##### Input data
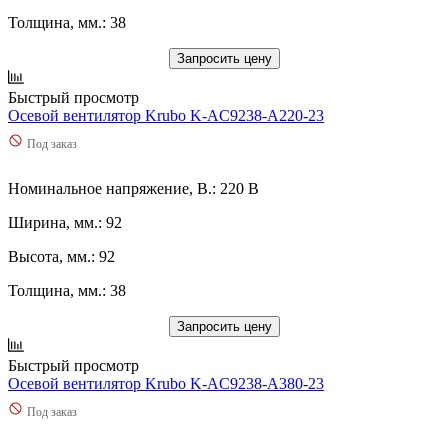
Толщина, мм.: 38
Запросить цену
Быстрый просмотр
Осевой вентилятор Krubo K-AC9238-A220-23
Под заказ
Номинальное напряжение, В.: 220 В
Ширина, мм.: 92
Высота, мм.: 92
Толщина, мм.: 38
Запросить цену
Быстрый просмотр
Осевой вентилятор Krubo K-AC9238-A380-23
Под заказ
##########
##### Input data
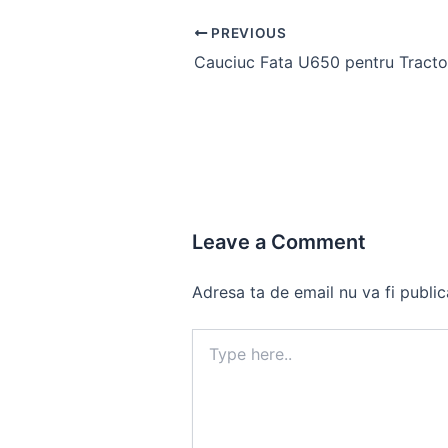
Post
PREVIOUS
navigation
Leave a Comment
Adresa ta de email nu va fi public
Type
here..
##########
Task instructions:
Show all lines of the material in which the word "Krubo" can be found.

Answer space:
Осевой вентилятор Krubo K-AC9238-A220-23
Осевой вентилятор Krubo K-AC9238-A380-23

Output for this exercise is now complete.